Problem details: Every record must be written out once more, with nothing added or omitted.

Transcribed page contents
▼

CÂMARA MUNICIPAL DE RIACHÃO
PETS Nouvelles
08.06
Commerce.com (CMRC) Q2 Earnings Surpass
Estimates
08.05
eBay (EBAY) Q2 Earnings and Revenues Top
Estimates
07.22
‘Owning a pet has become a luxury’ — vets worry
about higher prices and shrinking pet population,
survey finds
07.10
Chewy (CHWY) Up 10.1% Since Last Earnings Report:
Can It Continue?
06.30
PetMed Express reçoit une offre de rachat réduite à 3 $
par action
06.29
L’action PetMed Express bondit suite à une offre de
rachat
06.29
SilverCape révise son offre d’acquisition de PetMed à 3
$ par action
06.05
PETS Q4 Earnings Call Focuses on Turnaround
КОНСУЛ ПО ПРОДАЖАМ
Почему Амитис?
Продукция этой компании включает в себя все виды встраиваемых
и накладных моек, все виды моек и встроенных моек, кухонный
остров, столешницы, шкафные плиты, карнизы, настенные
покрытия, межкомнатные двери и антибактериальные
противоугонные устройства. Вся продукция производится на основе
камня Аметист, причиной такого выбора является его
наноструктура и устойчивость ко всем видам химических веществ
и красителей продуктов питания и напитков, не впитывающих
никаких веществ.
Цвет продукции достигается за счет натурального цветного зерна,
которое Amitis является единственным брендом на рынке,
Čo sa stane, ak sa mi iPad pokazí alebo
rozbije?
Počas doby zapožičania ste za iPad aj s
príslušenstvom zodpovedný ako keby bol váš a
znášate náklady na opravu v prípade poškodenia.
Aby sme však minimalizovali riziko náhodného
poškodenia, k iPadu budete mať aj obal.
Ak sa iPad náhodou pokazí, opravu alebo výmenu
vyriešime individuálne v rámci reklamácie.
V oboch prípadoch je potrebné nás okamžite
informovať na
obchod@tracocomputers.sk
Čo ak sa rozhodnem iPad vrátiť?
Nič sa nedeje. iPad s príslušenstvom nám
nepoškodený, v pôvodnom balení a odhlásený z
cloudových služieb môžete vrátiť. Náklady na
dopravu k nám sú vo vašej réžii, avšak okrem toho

▲

Solution to the exercise:
CÂMARA MUNICIPAL DE RIACHÃO
PETS Nouvelles
08.06
Commerce.com (CMRC) Q2 Earnings Surpass
Estimates
08.05
eBay (EBAY) Q2 Earnings and Revenues Top
Estimates
07.22
‘Owning a pet has become a luxury’ — vets worry
about higher prices and shrinking pet population,
survey finds
07.10
Chewy (CHWY) Up 10.1% Since Last Earnings Report:
Can It Continue?
06.30
PetMed Express reçoit une offre de rachat réduite à 3 $
par action
06.29
L’action PetMed Express bondit suite à une offre de
rachat
06.29
SilverCape révise son offre d’acquisition de PetMed à 3
$ par action
06.05
PETS Q4 Earnings Call Focuses on Turnaround
КОНСУЛ ПО ПРОДАЖАМ
Почему Амитис?
Продукция этой компании включает в себя все виды встраиваемых
и накладных моек, все виды моек и встроенных моек, кухонный
остров, столешницы, шкафные плиты, карнизы, настенные
покрытия, межкомнатные двери и антибактериальные
противоугонные устройства. Вся продукция производится на основе
камня Аметист, причиной такого выбора является его
наноструктура и устойчивость ко всем видам химических веществ
и красителей продуктов питания и напитков, не впитывающих
никаких веществ.
Цвет продукции достигается за счет натурального цветного зерна,
которое Amitis является единственным брендом на рынке,
Čo sa stane, ak sa mi iPad pokazí alebo
rozbije?
Počas doby zapožičania ste za iPad aj s
príslušenstvom zodpovedný ako keby bol váš a
znášate náklady na opravu v prípade poškodenia.
Aby sme však minimalizovali riziko náhodného
poškodenia, k iPadu budete mať aj obal.
Ak sa iPad náhodou pokazí, opravu alebo výmenu
vyriešime individuálne v rámci reklamácie.
V oboch prípadoch je potrebné nás okamžite
informovať na
obchod@tracocomputers.sk
Čo ak sa rozhodnem iPad vrátiť?
Nič sa nedeje. iPad s príslušenstvom nám
nepoškodený, v pôvodnom balení a odhlásený z
cloudových služieb môžete vrátiť. Náklady na
dopravu k nám sú vo vašej réžii, avšak okrem toho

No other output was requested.